Students were also required to complete a self-reflection, further demonstrating their learning during the project. They could do so in writing, or online – interestingly, about half chose to complete it in writing, even though most of the project was completed using their computers.
Teachers must monitor the behaviour, progress and learning of the students, with a specific focus on those with additional needs. In the Challenge, many teams made their own adjustments for the students who needed additional support. Yet, there were a few occasions when I had to step in, specifically for those with behavioural and attention problems. However, there were several physical tasks that needed to be completed, and this gave these students an opportunity to run around and then come back into the class to work towards their individual goals.
In concluding, I’d like to briefly mention assumptions that operate in some schools – that students know how to use technology, know how to use it well, and will use it without losing focus. In reality, some students will know how to use some of the technology, very few will know how to use it well, and technology is a great distractor, no matter how well you plan your classroom lessons! There are just going to be times when you need to switch off the devices and revert to pen and paper.

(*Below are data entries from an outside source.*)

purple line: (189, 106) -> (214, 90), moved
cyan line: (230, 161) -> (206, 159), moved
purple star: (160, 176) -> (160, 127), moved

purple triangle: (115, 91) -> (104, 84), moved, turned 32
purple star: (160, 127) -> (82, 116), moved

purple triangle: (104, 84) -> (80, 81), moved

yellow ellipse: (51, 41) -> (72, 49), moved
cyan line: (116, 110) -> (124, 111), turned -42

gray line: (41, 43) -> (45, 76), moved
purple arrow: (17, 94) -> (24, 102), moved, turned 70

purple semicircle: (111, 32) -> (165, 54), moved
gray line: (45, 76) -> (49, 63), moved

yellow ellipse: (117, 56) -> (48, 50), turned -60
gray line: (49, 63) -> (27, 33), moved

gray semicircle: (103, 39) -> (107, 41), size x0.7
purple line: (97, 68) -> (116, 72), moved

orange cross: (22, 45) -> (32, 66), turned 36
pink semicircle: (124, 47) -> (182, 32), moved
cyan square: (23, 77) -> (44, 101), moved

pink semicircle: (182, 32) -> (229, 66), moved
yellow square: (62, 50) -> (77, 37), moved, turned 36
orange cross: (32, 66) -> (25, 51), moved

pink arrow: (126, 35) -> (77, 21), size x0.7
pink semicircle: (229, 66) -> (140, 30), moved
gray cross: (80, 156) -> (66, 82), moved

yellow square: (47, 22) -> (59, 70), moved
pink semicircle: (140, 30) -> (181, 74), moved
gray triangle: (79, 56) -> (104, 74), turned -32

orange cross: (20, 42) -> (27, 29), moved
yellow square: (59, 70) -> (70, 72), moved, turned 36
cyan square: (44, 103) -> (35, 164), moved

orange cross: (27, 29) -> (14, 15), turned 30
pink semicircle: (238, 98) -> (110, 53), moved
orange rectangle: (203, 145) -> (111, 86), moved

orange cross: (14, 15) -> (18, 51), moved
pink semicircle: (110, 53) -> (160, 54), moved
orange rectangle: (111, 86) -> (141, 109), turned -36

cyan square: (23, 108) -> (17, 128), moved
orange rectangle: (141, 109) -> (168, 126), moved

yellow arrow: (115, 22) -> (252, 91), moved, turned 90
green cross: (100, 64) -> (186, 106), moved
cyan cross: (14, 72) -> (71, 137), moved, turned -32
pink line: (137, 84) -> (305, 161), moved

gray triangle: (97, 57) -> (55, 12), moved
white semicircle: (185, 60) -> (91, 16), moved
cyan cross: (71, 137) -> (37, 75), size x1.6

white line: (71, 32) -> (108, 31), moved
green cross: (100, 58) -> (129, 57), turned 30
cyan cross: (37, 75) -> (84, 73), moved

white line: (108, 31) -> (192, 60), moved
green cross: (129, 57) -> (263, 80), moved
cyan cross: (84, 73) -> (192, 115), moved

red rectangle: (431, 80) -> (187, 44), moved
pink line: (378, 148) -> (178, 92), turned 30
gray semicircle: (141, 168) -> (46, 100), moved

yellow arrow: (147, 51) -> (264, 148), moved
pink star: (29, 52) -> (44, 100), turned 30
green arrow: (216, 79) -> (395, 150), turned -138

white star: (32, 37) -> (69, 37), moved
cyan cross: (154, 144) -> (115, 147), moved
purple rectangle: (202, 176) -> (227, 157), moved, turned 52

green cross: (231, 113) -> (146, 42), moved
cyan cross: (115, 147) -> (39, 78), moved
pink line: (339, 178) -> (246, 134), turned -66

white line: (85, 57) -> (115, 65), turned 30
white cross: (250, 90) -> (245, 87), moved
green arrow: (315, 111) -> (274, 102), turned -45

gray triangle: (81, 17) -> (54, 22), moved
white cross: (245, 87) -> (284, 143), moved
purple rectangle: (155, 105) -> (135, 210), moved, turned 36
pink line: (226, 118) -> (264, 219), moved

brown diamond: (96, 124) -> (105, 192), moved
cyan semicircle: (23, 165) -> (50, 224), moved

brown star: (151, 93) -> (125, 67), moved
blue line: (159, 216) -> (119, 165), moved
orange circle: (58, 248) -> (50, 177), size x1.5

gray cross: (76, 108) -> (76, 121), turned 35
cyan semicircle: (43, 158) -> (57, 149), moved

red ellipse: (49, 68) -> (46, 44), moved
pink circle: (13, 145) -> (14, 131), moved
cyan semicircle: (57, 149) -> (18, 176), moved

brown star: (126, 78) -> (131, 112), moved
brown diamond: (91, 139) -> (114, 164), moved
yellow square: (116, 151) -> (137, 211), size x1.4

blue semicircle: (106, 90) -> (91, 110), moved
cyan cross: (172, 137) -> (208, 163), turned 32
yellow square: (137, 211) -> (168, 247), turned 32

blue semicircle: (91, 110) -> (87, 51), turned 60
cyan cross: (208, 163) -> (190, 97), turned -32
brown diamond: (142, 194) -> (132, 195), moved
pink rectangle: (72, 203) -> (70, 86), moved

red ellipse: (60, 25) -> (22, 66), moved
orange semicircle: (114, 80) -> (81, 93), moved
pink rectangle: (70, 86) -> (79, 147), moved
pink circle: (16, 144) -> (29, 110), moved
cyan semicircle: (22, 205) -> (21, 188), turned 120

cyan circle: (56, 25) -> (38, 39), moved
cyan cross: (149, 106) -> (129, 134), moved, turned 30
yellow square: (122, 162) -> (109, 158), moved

So, when you plan for the use of technology in your classroom, whether for individual or group work, you must include planning to teach students how to use the relevant technology, or at least review its use. You need to be familiar with the technology first, and then teach it.
Teach them to use the software, show them where important information is kept in the LMS.
Check they are on the same page as you. Make sure all students, including those with additional needs, can do what you require them to do. Do not rely on the student knowing, or other students showing how.
Ball, J. (1994). Small group work for students with special needs. Teaching and Learning, 15(1), 18-29. https://repository.nie.edu.sg/bitstream/10497/441/1/TL-15-1-18.pdf (96KB)
Burnette, J. (1999). Groupings That Work for Students With Disabilities. Reading Rockets. https://www.readingrockets.org/article/groupings-work-students-disabilities
Gillies, R. M. (2016). Cooperative Learning: Review of Research and Practice. Australian Journal of Teacher Education, 41(3), 39-54. http://dx.doi.org/10.14221/ajte.2016v41n3.3
Jenkins, J. R., Antil, L. R., Wayne, S. K., & Vadasy, P. F. (2003). How cooperative learning works for special education and remedial students. Exceptional Children, 69(3), 279-292. https://doi.org/10.1177/001440290306900302
Think about your own experience of getting students to complete a group or team learning task. What were the sticking points and issues for students, and for you as the teacher?